MySQL 2.5 Helps You Reduce Planned Downtime
In addition to providing resilience after un-planned failures, the ability to use Galera clusters also eliminates planned downtime for maintenance of your MySQL deployment. In either case, your app is still able to access the database and operate as expected.
Upgrades are a good example of eliminating planned downtime. Say you’re applying a patch or upgrading the MySQL tile. It’s quite likely that a given node will need downtime, but your users don’t have to notice it. Here’s why: When you upgrade ‘all service instances’, the platform rolls through each service instance and upgrades it. In this scenario, everything is automated and hands-off.
Galera allows us to do online release upgrades without the downtime across the entire cluster.
Visibility into Failures and How the System Resolved Them
Developers and operators need to know when the system has successfully handled a failure. With v2.5, this information is readily available through an APM tool or through an apps manager dashboard for managing service instances. This is a continuation of our efforts to provide better metrics for the health of the system. In v2.4, we made it possible for developers to see metrics for their service instances via the CF CLI (“cf tail” command).
If the system can’t automatically recover (e.g., all 3 nodes go down), we make it possible for operators to take actions to diagnose and remedy the issue.
Migrating from MySQL for PCF 1.x to MySQL for PCF 2.5
Developers now have a clear and straightforward migration path from v1.x straight to highly available clusters in v2.5. This migration is also required for keeping up with PCF releases - PCF 2.4 does not support MySQL v1.x.
We have assembled a number of resources to simplify this migration, including a migration tool for moving data across service instances that are hosted on separate foundations. This migration tool is a CF CLI plugin (called MysqlTools) can be acquired here. Additional resources include a demo video, documentation, and github repo instructions for the plugin.
Highly Available and Highly Approachable
With self-service, on-demand provisioning of highly available Galera clusters, developers can receive the benefits of improved availability for more applications.
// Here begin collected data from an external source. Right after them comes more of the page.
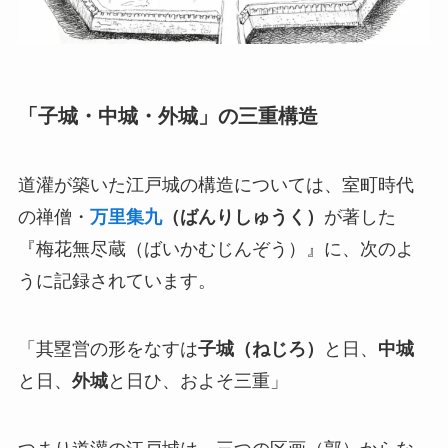
「子城・中城・外城」の三重構造
道灌が築いた江戸城の構造については、室町時代
の禅僧・
万里集九
（ばんりしゅうく）
が著した
『梅花無尽蔵（ばいかむじんぞう）』に、次のよ
うに記録されています。
「其塁営の形をなすは
子城（ねじろ）
と日、
中城
と日、
外城
と日ひ、およそ三重」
However, high availability is not a simple, single feature, but rather a theme that requires work on multiple fronts. MySQL v2.5 is a big step forward, and we will continue to see deeper coverage of availability, security and other themes in our roadmap, both within and across data centers. We’re looking forward to advancing past the beta status of Galera clusters in MySQL v2.5 to a production-ready version of this feature in MySQL v2.6 in early 2019.
We think MySQL v2.5 will be a happy destination for our v1.x customers. The journey requires a migration, but we have made this easier with a good complement of resources.